Records from a data collection ->
**********
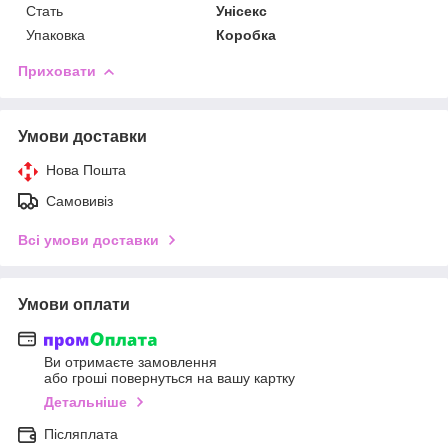
Стать
Унісекс
Упаковка
Коробка
Приховати
Умови доставки
Нова Пошта
Самовивіз
Всі умови доставки
Умови оплати
Ви отримаєте замовлення
або гроші повернуться на вашу картку
Детальніше
Післяплата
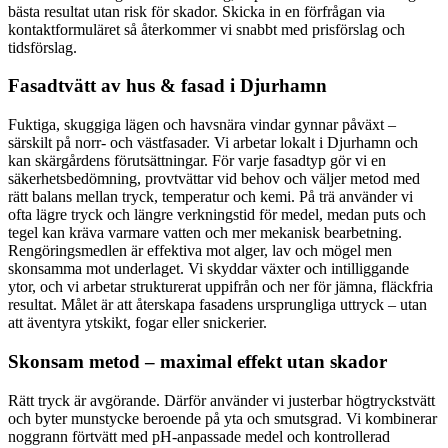
bästa resultat utan risk för skador. Skicka in en förfrågan via
kontaktformuläret så återkommer vi snabbt med prisförslag och
tidsförslag.
Fasadtvätt av hus & fasad i Djurhamn
Fuktiga, skuggiga lägen och havsnära vindar gynnar påväxt –
särskilt på norr- och västfasader. Vi arbetar lokalt i Djurhamn och
kan skärgårdens förutsättningar. För varje fasadtyp gör vi en
säkerhetsbedömning, provtvättar vid behov och väljer metod med
rätt balans mellan tryck, temperatur och kemi. På trä använder vi
ofta lägre tryck och längre verkningstid för medel, medan puts och
tegel kan kräva varmare vatten och mer mekanisk bearbetning.
Rengöringsmedlen är effektiva mot alger, lav och mögel men
skonsamma mot underlaget. Vi skyddar växter och intilliggande
ytor, och vi arbetar strukturerat uppifrån och ner för jämna, fläckfria
resultat. Målet är att återskapa fasadens ursprungliga uttryck – utan
att äventyra ytskikt, fogar eller snickerier.
Skonsam metod – maximal effekt utan skador
Rätt tryck är avgörande. Därför använder vi justerbar högtryckstvätt
och byter munstycke beroende på yta och smutsgrad. Vi kombinerar
noggrann förtvätt med pH-anpassade medel och kontrollerad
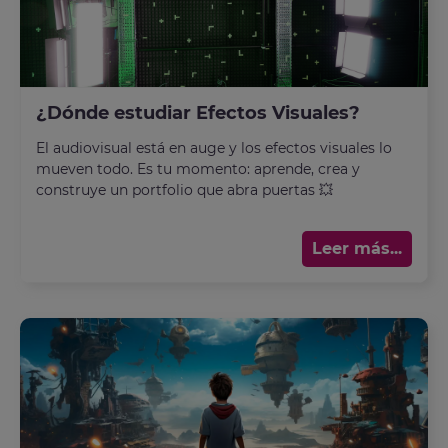
¿Dónde estudiar Efectos Visuales?
El audiovisual está en auge y los efectos visuales lo
mueven todo. Es tu momento: aprende, crea y
construye un portfolio que abra puertas 💥
Leer más...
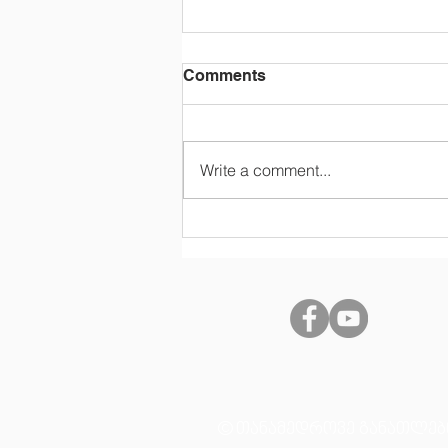
Comments
Write a comment...
© თანამედროვე განათლებ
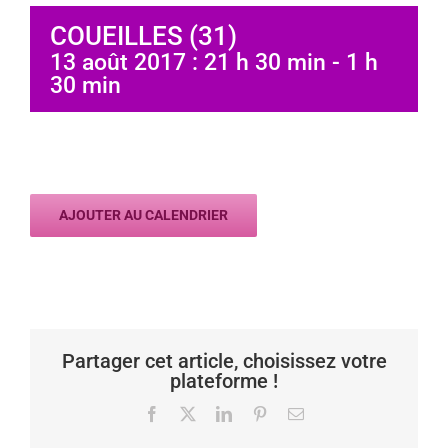
COUEILLES (31)
13 août 2017 : 21 h 30 min
-
1 h
30 min
AJOUTER AU CALENDRIER
Partager cet article, choisissez votre
plateforme !
Facebook
X
LinkedIn
Pinterest
Email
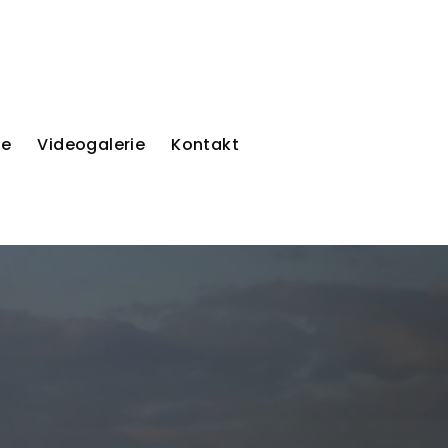
ie
Videogalerie
Kontakt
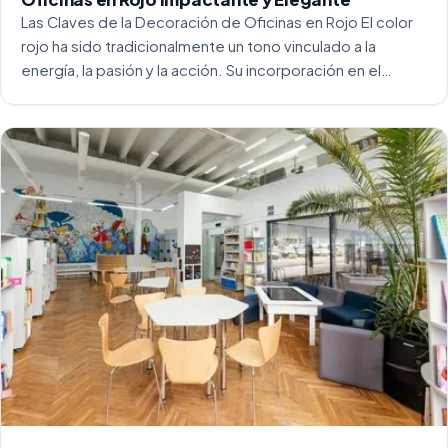
Las Claves de la Decoración de Oficinas en Rojo El color
rojo ha sido tradicionalmente un tono vinculado a la
energía, la pasión y la acción. Su incorporación en el
entorno laboral, y más concretamente en las oficinas, […]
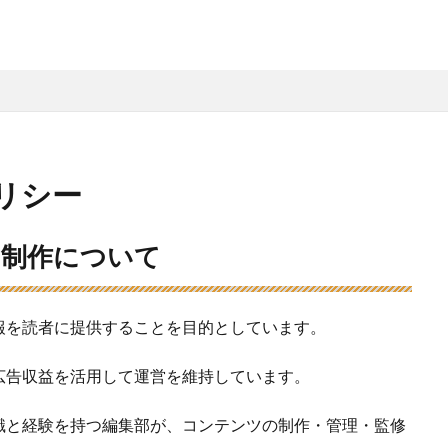
リシー
ツ制作について
報を読者に提供することを目的としています。
広告収益を活用して運営を維持しています。
識と経験を持つ編集部が、コンテンツの制作・管理・監修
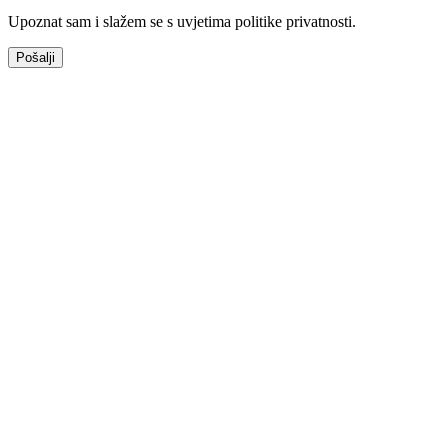
Upoznat sam i slažem se s uvjetima politike privatnosti.
Pošalji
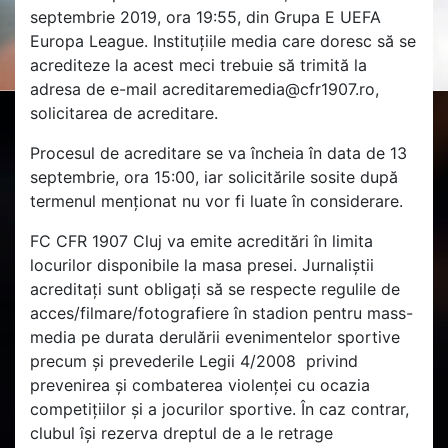
septembrie 2019, ora 19:55, din Grupa E UEFA
Europa League. Instituțiile media care doresc să se
acrediteze la acest meci trebuie să trimită la
adresa de e-mail acreditaremedia@cfr1907.ro,
solicitarea de acreditare.
Procesul de acreditare se va încheia în data de 13
septembrie, ora 15:00, iar solicitările sosite după
termenul menționat nu vor fi luate în considerare.
FC CFR 1907 Cluj va emite acreditări în limita
locurilor disponibile la masa presei. Jurnaliștii
acreditați sunt obligați să se respecte regulile de
acces/filmare/fotografiere în stadion pentru mass-
media pe durata derulării evenimentelor sportive
precum și prevederile Legii 4/2008 privind
prevenirea și combaterea violenței cu ocazia
competițiilor și a jocurilor sportive. În caz contrar,
clubul își rezerva dreptul de a le retrage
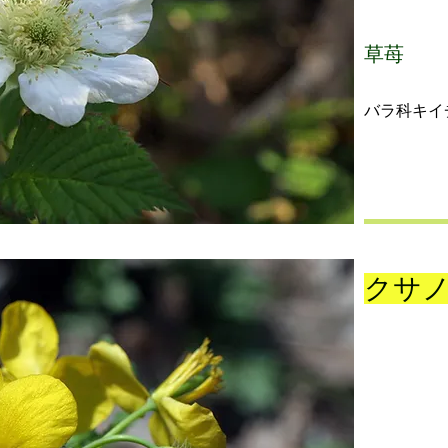
草苺
バラ科キイ
クサ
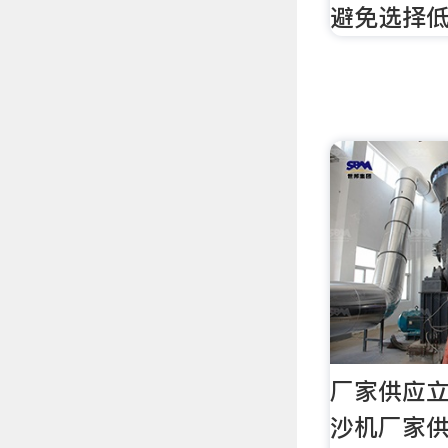
避免选择
厂家供应立
沙机厂家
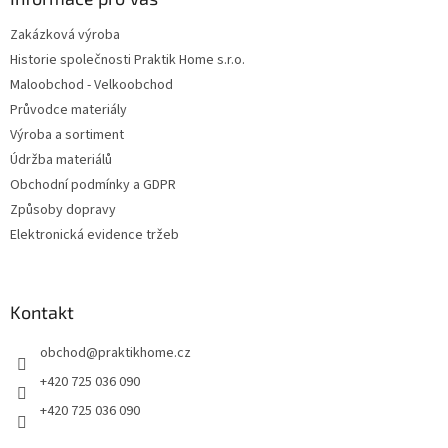
Zakázková výroba
Historie společnosti Praktik Home s.r.o.
Maloobchod - Velkoobchod
Průvodce materiály
Výroba a sortiment
Údržba materiálů
Obchodní podmínky a GDPR
Způsoby dopravy
Elektronická evidence tržeb
Kontakt
obchod
@
praktikhome.cz
+420 725 036 090
+420 725 036 090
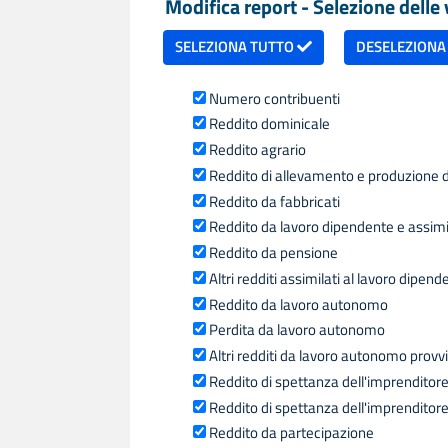
Modifica report - Selezione delle v
SELEZIONA TUTTO
DESELEZIONA
Numero contribuenti
Reddito dominicale
Reddito agrario
Reddito di allevamento e produzione d
Reddito da fabbricati
Reddito da lavoro dipendente e assimi
Reddito da pensione
Altri redditi assimilati al lavoro dipend
Reddito da lavoro autonomo
Perdita da lavoro autonomo
Altri redditi da lavoro autonomo provvi
Reddito di spettanza dell'imprenditore 
Reddito di spettanza dell'imprenditore 
Reddito da partecipazione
**********
Restate exactly, please, only the lines between the start of the data and the line containing "kan skärgårdens förutsättningar.", both ends included, skipping the pictures.

Стать
Унісекс
Упаковка
Коробка
Приховати
Умови доставки
Нова Пошта
Самовивіз
Всі умови доставки
Умови оплати
Ви отримаєте замовлення
або гроші повернуться на вашу картку
Детальніше
Післяплата
bästa resultat utan risk för skador. Skicka in en förfrågan via
kontaktformuläret så återkommer vi snabbt med prisförslag och
tidsförslag.
Fasadtvätt av hus & fasad i Djurhamn
Fuktiga, skuggiga lägen och havsnära vindar gynnar påväxt –
särskilt på norr- och västfasader. Vi arbetar lokalt i Djurhamn och
kan skärgårdens förutsättningar. För varje fasadtyp gör vi en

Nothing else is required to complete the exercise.